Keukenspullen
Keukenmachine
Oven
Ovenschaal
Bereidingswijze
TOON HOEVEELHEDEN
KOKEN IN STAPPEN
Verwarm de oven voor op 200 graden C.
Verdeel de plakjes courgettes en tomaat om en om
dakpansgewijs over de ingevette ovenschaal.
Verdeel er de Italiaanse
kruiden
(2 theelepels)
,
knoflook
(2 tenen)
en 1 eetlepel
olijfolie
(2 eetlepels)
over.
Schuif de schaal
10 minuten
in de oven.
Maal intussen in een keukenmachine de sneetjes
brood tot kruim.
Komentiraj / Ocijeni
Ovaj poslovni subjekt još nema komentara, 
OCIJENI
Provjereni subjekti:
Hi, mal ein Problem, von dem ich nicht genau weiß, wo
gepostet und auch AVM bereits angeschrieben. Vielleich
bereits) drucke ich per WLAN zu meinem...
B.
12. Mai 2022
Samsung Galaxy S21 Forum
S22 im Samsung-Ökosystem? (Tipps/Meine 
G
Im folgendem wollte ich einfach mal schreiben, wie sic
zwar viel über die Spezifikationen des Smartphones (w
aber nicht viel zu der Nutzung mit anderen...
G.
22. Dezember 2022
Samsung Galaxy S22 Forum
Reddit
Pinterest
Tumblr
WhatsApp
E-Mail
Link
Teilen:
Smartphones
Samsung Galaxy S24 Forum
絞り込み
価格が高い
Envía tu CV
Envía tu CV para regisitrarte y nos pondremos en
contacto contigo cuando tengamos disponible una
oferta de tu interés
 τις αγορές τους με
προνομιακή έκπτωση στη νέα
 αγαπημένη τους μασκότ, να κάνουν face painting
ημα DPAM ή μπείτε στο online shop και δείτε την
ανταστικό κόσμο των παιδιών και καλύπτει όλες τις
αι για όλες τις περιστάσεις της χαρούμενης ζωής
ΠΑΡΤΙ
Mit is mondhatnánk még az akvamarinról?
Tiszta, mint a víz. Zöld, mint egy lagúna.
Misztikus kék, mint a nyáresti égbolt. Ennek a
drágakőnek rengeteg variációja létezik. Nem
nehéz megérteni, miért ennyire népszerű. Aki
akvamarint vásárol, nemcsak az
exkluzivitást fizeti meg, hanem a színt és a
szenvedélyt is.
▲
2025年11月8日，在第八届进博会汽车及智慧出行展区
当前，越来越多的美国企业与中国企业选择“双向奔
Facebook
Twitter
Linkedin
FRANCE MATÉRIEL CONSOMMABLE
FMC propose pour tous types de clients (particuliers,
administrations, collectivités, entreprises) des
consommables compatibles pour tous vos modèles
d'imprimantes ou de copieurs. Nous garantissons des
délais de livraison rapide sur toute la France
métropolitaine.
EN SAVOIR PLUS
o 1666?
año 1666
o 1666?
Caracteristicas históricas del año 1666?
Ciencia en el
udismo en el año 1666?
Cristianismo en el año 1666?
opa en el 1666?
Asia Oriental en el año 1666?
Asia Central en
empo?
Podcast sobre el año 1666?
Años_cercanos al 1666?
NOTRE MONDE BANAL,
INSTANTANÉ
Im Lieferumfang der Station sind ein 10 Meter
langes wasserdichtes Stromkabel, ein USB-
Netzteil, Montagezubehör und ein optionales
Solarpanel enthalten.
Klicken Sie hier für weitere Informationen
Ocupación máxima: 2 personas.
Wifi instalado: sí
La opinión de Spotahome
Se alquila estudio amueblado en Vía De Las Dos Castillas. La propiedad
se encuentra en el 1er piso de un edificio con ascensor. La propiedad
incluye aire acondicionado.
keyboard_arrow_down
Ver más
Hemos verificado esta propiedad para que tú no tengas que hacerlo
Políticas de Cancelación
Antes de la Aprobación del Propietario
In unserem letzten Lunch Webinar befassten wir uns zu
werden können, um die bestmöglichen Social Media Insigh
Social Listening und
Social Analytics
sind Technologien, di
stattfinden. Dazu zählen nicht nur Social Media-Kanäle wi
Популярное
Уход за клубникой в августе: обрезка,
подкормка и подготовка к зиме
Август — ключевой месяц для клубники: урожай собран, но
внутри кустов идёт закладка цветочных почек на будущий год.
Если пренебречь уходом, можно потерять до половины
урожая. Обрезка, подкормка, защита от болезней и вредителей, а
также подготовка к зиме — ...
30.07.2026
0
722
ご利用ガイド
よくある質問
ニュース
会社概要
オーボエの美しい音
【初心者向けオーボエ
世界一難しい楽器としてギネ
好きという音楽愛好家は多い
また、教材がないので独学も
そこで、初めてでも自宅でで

EXERCISE PROMPT
For this exercise, output exactly the lines above from the line with "Asia Oriental en el año 1666?" to the line with "La opinión de Spotahome", counting both, and leave out the rest.

WRITTEN ANSWER
Asia Oriental en el año 1666?
Asia Central en
empo?
Podcast sobre el año 1666?
Años_cercanos al 1666?
NOTRE MONDE BANAL,
INSTANTANÉ
Im Lieferumfang der Station sind ein 10 Meter
langes wasserdichtes Stromkabel, ein USB-
Netzteil, Montagezubehör und ein optionales
Solarpanel enthalten.
Klicken Sie hier für weitere Informationen
Ocupación máxima: 2 personas.
Wifi instalado: sí
La opinión de Spotahome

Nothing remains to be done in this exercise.